- _TASK BRIEF_: The listing is to be repeated exactly, and its pictures are to be left out.

- _THE RECORDS_:
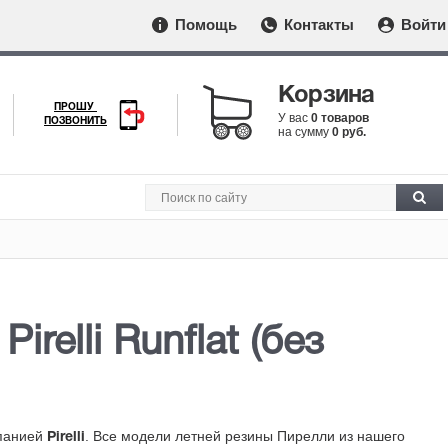
Помощь
Контакты
Войти
Корзина
ПРОШУ
У вас
0 товаров
ПОЗВОНИТЬ
на сумму
0 руб.
Pirelli Runflat (без
мпанией
. Все модели летней резины Пирелли из нашего
Pirelli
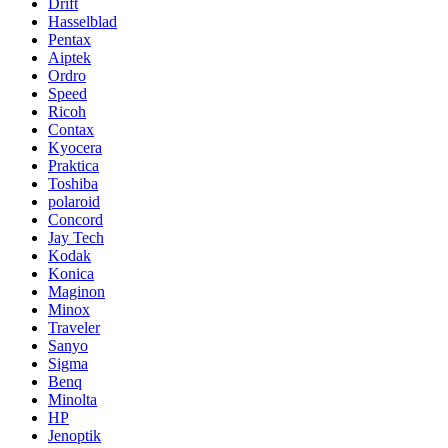
Drift
Hasselblad
Pentax
Aiptek
Ordro
Speed
Ricoh
Contax
Kyocera
Praktica
Toshiba
polaroid
Concord
Jay Tech
Kodak
Konica
Maginon
Minox
Traveler
Sanyo
Sigma
Benq
Minolta
HP
Jenoptik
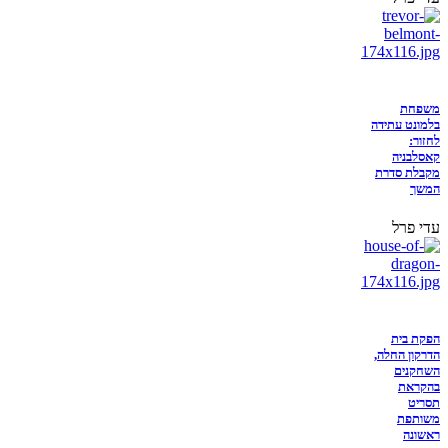
משפחת
בלמונט עתידה
לחזור:
קאסלבניה
מקבלת סדרת
המשך
עדי פרל
הפקת בית
הדרקון החלה,
השחקנים
בהקראת
תסריט
משותפת
ראשונה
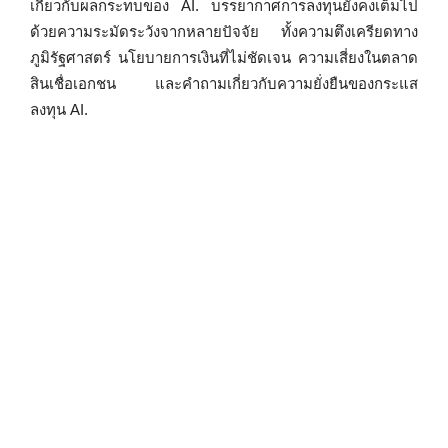
เกี่ยวกับผลกระทบของ AI. บรรยากาศการลงทุนยังคงเต็มไป
ด้วยความระมัดระวังจากหลายปัจจัย ทั้งความตึงเครียดทาง
ภูมิรัฐศาสตร์ นโยบายการเงินที่ไม่ชัดเจน ความเสี่ยงในตลาด
สินเชื่อเอกชน และคำถามเกี่ยวกับความยั่งยืนของกระแส
ลงทุน AI.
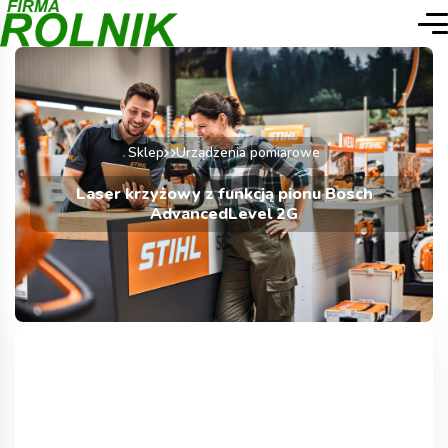
Sklep
Urządzenia pomiarowe
Laser krzyżowy z funkcją pionu Bosch
AdvancedLevel 2G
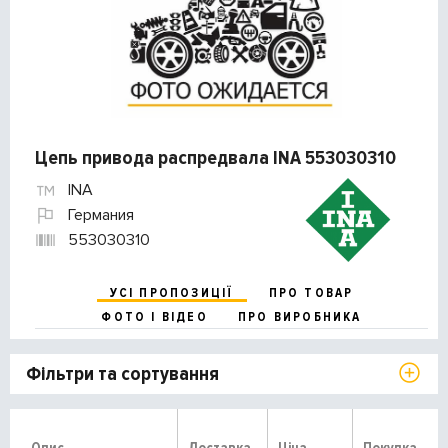
Цепь привода распредвала INA 553030310
INA
Германия
553030310
УСІ ПРОПОЗИЦІЇ
ПРО ТОВАР
ФОТО І ВІДЕО
ПРО ВИРОБНИКА
Фільтри та сортування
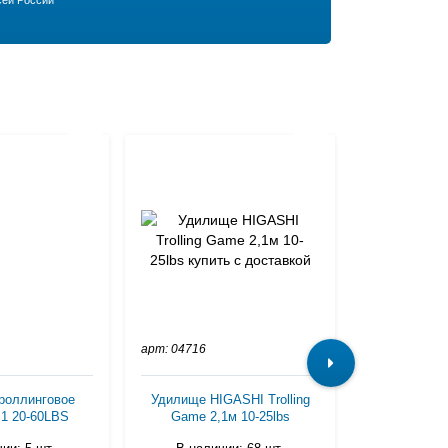
сей России
Скидка!
арт: 04716
арт: WAA605
роллинговое
Удилище HIGASHI Trolling
Удилище шт
1 20-60LBS
Game 2,1м 10-25lbs
Norway Ques
(60-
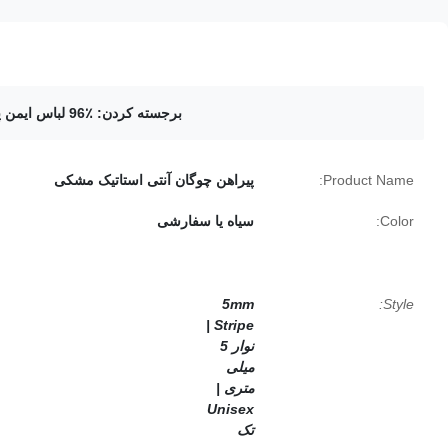
برجسته کردن:
96٪ لباس ایمن پنبه ای ESD
Product Name:
پیراهن چوگان آنتی استاتیک مشکی
Color:
سیاه یا سفارشی
5mm
Style:
Stripe |
نوار 5
میلی
متری |
Unisex
تک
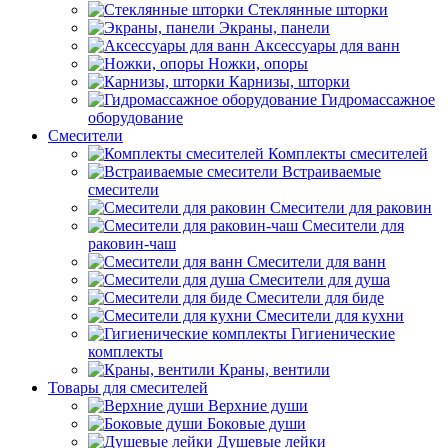
Стеклянные шторки
Экраны, панели
Аксессуары для ванн
Ножки, опоры
Карнизы, шторки
Гидромассажное
оборудование
Смесители
Комплекты смесителей
Встраиваемые
смесители
Смесители для раковин
Смесители для
раковин-чаш
Смесители для ванн
Смесители для душа
Смесители для биде
Смесители для кухни
Гигиенические
комплекты
Краны, вентили
Товары для смесителей
Верхние души
Боковые души
Душевые лейки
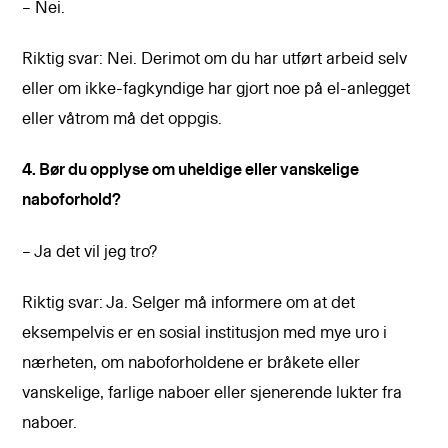
– Nei.
Riktig svar: Nei. Derimot om du har utført arbeid selv
eller om ikke-fagkyndige har gjort noe på el-anlegget
eller våtrom må det oppgis.
4. Bør du opplyse om uheldige eller vanskelige
naboforhold?
– Ja det vil jeg tro?
Riktig svar: Ja. Selger må informere om at det
eksempelvis er en sosial institusjon med mye uro i
nærheten, om naboforholdene er bråkete eller
vanskelige, farlige naboer eller sjenerende lukter fra
naboer.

- _RESPONSE BELOW_:
Помощь
Контакты
Войти
Корзина
ПРОШУ
У вас
0 товаров
ПОЗВОНИТЬ
на сумму
0 руб.
Pirelli Runflat (без
мпанией
. Все модели летней резины Пирелли из нашего
Pirelli
Drift
Hasselblad
Pentax
Aiptek
Ordro
Speed
Ricoh
Contax
Kyocera
Praktica
Toshiba
polaroid
Concord
Jay Tech
Kodak
Konica
Maginon
Minox
Traveler
Sanyo
Sigma
Benq
Minolta
HP
Jenoptik
משפחת
בלמונט עתידה
לחזור:
קאסלבניה
מקבלת סדרת
המשך
עדי פרל
הפקת בית
הדרקון החלה,
השחקנים
בהקראת
תסריט
משותפת
ראשונה
เกี่ยวกับผลกระทบของ AI. บรรยากาศการลงทุนยังคงเต็มไป
ด้วยความระมัดระวังจากหลายปัจจัย ทั้งความตึงเครียดทาง
ภูมิรัฐศาสตร์ นโยบายการเงินที่ไม่ชัดเจน ความเสี่ยงในตลาด
สินเชื่อเอกชน และคำถามเกี่ยวกับความยั่งยืนของกระแส
ลงทุน AI.
Sklep
Urządzenia pomiarowe
Laser krzyżowy z funkcją pionu Bosch
AdvancedLevel 2G
Цепь привода распредвала INA 553030310
INA
Германия
553030310
УСІ ПРОПОЗИЦІЇ
ПРО ТОВАР
ФОТО І ВІДЕО
ПРО ВИРОБНИКА
Фільтри та сортування
сей России
Скидка!
арт: 04716
арт: WAA605
роллинговое
Удилище HIGASHI Trolling
Удилище шт
1 20-60LBS
Game 2,1м 10-25lbs
Norway Ques
(60-
برجسته کردن:
96٪ لباس ایمن پنبه ای ESD
Product Name:
پیراهن چوگان آنتی استاتیک مشکی
Color:
سیاه یا سفارشی
5mm
Style:
Stripe |
نوار 5
میلی
متری |
Unisex
تک
Стеклянные шторки
Экраны, панели
Аксессуары для ванн
Ножки, опоры
Карнизы, шторки
Гидромассажное
оборудование
Смесители
Комплекты смесителей
Встраиваемые
смесители
Смесители для раковин
Смесители для
раковин-чаш
Смесители для ванн
Смесители для душа
Смесители для биде
Смесители для кухни
Гигиенические
комплекты
Краны, вентили
Товары для смесителей
Верхние души
Боковые души
Душевые лейки
– Nei.
Riktig svar: Nei. Derimot om du har utført arbeid selv
eller om ikke-fagkyndige har gjort noe på el-anlegget
eller våtrom må det oppgis.
4. Bør du opplyse om uheldige eller vanskelige
naboforhold?
– Ja det vil jeg tro?
Riktig svar: Ja. Selger må informere om at det
eksempelvis er en sosial institusjon med mye uro i
nærheten, om naboforholdene er bråkete eller
vanskelige, farlige naboer eller sjenerende lukter fra
naboer.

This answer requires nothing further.